El rugido de los rotores sobre el cielo de Valle Arriba: Caracas vive el inédito simulacro de evacuación de la Embajada de EE. UU.

El silencio habitual de las mañanas de sábado en la urbanización Valle Arriba, al sureste de Caracas, se rompió abruptamente a las 9:00 de la mañana. El sonido agudo y prolongado de una sirena interna comenzó a emanar desde el imponente y fortificado complejo de la Embajada de los Estados Unidos. Así, de manera oficial, arrancaba un despliegue operativo sin precedentes en la historia reciente de la diplomacia binacional: el simulacro de evacuación aérea y médica de la misión estadounidense en Venezuela.

La actividad, que se extenderá hasta pasadas las 2:00 de la tarde, no tomó por sorpresa a las autoridades, pero sí mantuvo en vilo a los vecinos y a decenas de reporteros internacionales que se apostaron desde temprano en el mirador de la urbanización. Dos días antes, el canciller venezolano Yván Gil había anunciado la autorización de este ejercicio por parte del Ejecutivo de la presidenta encargada, Delcy Rodríguez, catalogándolo como parte de los «protocolos regulares de seguridad y protección diplomática» ante eventuales catástrofes o contingencias médicas.

Sin embargo, ver el movimiento en vivo superó cualquier comunicado en papel.

Una coreografía de asfalto y aire

A los quince minutos de sonar la alarma, la tensión en la entrada del recinto aumentó. Una unidad de los Bomberos de Caracas y ambulancias ingresaron a toda prisa con las luces encendidas. El personal diplomático en el patio exterior comenzó a movilizarse de forma estrictamente coordinada, guiado por efectivos militares con uniforme de campaña que ya se encontraban apostados dentro de las instalaciones.

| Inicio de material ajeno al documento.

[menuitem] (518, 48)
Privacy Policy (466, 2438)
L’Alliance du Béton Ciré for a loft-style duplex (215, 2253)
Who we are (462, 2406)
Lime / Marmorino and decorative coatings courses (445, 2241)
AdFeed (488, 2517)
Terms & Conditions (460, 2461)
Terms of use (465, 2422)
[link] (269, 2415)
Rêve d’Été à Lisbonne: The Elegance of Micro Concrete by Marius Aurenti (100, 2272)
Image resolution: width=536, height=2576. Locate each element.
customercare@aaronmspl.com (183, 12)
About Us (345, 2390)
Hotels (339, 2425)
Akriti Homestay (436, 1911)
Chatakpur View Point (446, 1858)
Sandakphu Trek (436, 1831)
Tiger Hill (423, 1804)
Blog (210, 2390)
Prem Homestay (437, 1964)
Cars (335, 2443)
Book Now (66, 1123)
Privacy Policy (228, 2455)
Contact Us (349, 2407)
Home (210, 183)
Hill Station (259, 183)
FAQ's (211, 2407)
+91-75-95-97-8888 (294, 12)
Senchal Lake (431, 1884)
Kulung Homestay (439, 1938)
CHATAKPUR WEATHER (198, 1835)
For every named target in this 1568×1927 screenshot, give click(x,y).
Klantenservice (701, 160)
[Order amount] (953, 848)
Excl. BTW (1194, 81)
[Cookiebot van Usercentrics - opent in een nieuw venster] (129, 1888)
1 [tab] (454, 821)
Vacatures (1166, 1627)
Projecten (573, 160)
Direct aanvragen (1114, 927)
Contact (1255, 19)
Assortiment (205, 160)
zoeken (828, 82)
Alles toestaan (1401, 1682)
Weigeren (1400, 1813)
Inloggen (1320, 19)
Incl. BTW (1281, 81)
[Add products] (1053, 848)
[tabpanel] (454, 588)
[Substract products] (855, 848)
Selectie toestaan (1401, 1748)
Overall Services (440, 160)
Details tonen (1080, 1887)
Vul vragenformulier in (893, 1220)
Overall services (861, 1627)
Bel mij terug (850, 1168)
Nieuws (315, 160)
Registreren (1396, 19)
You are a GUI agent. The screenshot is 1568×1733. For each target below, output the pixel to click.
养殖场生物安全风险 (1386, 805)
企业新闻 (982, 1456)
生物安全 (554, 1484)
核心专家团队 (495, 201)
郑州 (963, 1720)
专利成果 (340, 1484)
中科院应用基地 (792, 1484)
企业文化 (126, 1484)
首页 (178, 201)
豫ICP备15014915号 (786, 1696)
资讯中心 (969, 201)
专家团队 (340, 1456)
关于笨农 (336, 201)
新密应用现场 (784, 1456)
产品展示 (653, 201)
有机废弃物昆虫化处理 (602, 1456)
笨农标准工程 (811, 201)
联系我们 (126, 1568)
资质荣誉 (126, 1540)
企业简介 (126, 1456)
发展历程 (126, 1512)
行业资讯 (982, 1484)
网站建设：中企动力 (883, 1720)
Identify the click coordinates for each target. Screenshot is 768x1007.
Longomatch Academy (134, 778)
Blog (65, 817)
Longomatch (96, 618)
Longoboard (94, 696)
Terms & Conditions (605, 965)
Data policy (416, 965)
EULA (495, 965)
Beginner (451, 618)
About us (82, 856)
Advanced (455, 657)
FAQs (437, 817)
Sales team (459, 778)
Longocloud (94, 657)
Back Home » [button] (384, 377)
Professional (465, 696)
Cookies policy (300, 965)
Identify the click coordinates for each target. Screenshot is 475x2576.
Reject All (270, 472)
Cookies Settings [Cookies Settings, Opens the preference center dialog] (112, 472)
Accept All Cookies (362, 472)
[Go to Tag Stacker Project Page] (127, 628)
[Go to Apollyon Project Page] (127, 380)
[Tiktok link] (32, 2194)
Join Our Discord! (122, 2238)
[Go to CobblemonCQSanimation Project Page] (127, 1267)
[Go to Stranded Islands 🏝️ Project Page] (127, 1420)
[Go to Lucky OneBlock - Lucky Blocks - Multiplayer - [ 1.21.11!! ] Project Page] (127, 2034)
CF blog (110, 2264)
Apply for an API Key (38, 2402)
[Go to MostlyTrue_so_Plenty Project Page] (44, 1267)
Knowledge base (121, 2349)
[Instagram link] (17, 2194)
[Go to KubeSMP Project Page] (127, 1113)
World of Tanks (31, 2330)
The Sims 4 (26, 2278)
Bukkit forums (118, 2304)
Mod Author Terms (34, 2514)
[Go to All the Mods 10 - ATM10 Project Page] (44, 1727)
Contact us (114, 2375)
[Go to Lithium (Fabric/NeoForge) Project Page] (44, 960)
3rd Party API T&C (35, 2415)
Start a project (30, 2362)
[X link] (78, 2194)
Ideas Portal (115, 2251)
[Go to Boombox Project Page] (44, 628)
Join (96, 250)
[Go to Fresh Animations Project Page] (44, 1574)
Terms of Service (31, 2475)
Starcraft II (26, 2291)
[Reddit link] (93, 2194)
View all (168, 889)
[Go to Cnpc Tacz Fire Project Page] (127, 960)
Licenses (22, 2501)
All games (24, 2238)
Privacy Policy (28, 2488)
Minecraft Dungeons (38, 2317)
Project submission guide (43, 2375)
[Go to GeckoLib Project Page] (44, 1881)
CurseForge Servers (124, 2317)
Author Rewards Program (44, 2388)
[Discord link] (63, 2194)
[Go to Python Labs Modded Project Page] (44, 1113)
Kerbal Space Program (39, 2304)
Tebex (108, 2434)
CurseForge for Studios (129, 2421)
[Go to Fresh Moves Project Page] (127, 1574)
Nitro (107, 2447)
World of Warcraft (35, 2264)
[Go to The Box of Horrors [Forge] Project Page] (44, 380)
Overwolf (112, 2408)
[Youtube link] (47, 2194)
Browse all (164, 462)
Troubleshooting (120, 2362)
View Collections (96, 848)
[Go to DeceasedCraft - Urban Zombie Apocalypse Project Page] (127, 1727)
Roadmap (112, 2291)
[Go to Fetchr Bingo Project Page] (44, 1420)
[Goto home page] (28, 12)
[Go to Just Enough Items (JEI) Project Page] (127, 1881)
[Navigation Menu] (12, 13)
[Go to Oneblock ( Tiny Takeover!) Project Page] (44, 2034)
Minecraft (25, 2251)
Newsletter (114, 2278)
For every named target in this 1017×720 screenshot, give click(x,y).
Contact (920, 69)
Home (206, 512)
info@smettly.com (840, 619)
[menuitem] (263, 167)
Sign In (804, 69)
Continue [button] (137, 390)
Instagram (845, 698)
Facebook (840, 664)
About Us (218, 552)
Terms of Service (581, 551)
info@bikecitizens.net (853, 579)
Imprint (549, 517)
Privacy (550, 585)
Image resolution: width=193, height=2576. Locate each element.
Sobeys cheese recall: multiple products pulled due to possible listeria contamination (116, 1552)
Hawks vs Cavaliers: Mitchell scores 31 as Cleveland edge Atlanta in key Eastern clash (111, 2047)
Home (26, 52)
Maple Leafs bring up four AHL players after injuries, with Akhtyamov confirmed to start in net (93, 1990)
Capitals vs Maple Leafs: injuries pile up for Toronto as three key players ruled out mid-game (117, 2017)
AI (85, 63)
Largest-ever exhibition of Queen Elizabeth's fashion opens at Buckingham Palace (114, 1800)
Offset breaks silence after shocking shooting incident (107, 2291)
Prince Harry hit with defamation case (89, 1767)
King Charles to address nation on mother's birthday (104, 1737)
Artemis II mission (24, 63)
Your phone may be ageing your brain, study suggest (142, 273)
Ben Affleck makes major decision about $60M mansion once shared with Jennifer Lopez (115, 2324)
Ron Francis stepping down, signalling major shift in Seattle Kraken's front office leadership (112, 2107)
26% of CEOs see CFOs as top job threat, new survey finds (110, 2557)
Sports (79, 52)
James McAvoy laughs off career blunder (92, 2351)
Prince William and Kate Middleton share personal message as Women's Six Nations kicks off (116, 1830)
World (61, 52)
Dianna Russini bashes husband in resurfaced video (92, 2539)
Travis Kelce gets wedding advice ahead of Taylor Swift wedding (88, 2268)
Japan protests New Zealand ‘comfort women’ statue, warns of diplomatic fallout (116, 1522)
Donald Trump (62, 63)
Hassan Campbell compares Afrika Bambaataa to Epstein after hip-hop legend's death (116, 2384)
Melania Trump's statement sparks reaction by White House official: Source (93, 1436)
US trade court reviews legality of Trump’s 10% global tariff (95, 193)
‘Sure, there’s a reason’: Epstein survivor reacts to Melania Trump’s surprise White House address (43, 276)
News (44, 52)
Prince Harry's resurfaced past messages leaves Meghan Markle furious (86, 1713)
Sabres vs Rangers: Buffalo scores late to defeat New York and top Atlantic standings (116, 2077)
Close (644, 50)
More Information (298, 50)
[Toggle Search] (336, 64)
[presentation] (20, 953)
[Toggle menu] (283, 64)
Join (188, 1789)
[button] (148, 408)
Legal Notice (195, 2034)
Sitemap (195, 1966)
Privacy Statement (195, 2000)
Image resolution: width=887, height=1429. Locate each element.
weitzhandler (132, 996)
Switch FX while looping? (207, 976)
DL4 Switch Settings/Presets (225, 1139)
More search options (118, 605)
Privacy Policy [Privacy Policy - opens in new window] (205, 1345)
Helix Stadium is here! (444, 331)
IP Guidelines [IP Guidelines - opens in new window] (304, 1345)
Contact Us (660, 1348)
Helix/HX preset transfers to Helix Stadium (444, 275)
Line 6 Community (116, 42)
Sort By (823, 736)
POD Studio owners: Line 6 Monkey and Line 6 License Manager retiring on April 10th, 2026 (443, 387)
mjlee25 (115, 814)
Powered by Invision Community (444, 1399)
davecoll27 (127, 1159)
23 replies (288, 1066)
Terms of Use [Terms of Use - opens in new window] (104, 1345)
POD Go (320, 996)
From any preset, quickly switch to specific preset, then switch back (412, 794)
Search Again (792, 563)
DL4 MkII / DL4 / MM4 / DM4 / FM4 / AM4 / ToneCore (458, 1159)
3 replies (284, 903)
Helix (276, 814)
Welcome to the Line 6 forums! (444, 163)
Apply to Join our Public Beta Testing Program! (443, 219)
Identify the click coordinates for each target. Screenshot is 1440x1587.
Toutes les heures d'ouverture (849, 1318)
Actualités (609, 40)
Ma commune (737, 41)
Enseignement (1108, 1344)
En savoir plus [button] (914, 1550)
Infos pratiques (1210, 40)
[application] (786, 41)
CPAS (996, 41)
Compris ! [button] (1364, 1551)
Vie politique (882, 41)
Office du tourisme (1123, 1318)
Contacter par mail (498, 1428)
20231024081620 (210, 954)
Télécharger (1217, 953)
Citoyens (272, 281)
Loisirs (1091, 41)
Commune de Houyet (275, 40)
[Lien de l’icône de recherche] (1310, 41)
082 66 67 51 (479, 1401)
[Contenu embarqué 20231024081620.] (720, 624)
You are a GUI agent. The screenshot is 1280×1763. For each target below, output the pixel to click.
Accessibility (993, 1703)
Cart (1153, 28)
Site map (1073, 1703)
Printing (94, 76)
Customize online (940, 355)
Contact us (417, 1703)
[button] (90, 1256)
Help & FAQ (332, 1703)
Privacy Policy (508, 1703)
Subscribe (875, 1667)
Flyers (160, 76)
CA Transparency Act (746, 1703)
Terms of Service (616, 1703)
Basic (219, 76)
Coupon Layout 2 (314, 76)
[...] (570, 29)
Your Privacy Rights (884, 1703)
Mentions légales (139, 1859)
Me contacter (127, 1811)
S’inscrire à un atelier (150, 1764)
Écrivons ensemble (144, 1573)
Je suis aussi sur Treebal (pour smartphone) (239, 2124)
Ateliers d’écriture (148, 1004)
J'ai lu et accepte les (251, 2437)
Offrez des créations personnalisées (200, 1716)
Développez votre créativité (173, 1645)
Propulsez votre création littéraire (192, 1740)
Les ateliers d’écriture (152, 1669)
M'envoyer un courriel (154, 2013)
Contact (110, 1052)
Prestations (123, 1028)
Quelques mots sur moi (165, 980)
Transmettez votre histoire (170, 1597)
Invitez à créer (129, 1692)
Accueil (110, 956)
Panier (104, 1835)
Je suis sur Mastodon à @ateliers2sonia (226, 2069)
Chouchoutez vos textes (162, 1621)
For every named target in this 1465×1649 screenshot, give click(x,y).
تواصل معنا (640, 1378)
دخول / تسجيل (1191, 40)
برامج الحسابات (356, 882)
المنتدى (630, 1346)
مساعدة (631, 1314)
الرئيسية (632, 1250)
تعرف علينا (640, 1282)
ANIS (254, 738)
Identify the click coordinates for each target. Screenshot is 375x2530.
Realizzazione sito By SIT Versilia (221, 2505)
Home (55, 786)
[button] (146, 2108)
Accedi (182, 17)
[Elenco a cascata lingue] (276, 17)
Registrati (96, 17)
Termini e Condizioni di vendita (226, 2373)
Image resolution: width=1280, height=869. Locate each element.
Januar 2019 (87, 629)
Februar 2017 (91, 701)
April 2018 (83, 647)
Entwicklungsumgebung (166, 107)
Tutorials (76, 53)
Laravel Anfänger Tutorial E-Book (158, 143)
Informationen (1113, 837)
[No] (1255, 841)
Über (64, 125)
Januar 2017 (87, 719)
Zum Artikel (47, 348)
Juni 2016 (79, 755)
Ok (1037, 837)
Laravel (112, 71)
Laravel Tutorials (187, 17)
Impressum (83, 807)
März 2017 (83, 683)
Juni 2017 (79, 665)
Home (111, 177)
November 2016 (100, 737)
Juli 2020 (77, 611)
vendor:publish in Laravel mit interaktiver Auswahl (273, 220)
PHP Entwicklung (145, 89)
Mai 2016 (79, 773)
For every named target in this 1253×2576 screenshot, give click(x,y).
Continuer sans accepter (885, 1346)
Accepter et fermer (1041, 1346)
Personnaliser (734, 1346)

La verdadera acción llegó desde el mar, cruzando el cielo caraqueño. Pasadas las 10:00 de la mañana, el eco ensordecedor de dos aeronaves militares estadounidenses empezó a retumbar en los edificios cercanos. Los helicópteros habían despegado poco antes desde el buque de asalto anfibio USS Iwo Jima (LHD-7), anclado estratégicamente a unas seis millas náuticas de las costas de Catia La Mar, en el estado La Guaira.

Siguiendo el corredor aéreo autorizado de Tacagua, los dos aparatos sobrevolaron la capital y ejecutaron precisas maniobras de aproximación antes de posarse sobre la terraza y los helipuertos del complejo diplomático, en plena zona montañosa. Desde el mirador de Valle Arriba, los civiles y periodistas veían cómo los infantes de marina y el personal de salud ensayaban la extracción rápida de ciudadanos vestidos de civil.

«Garantizar la capacidad de respuesta rápida del ejército es un componente clave de la preparación de la misión, tanto aquí en Venezuela como en todo el mundo», publicó la Embajada de EE. UU. en sus redes oficiales en pleno operativo, haciendo mención además al avance de los planes de la administración de la Casa Blanca para el país.

Cooperación bajo un nuevo panorama político

A diferencia de los tensos episodios de años anteriores, todo el ejercicio se ejecutó bajo una rigurosa coordinación institucional. En los alrededores de la sede diplomática, funcionarios de la Alcaldía de Baruta, Protección Civil, Policía Nacional y Bomberos establecieron perímetros de seguridad y control vial para evitar incidentes con la población civil. Además, la Cruz Roja Venezolana participó activamente en el simulacro, apoyando las fases de atención médica de emergencia y triaje de heridos simulados.

Este inusual nivel de cooperación militar y civil ocurre en un contexto de profunda reconfiguración política en el país. Apenas el pasado 5 de marzo, Caracas y Washington restablecieron formalmente sus relaciones diplomáticas y consulares, poniendo fin a una ruptura de siete años. El acercamiento se produjo dos meses después de la captura en Caracas de Nicolás Maduro a manos de fuerzas especiales estadounidenses, y en medio de un proceso de transición liderado por Delcy Rodríguez, quien ha flexibilizado marcos económicos mientras la administración de Donald Trump alivia de forma progresiva las sanciones.

Hasta las 2:00 de la tarde y con el regreso de las aeronaves hacia el buque en el Caribe y el cese de las alarmas, Valle Arriba recuperará su calma habitual. Lo que para muchos caraqueños pareció una escena de película de acción, para las delegaciones de ambos países significó la consolidación técnica de un nuevo e histórico entendimiento sobre el terreno.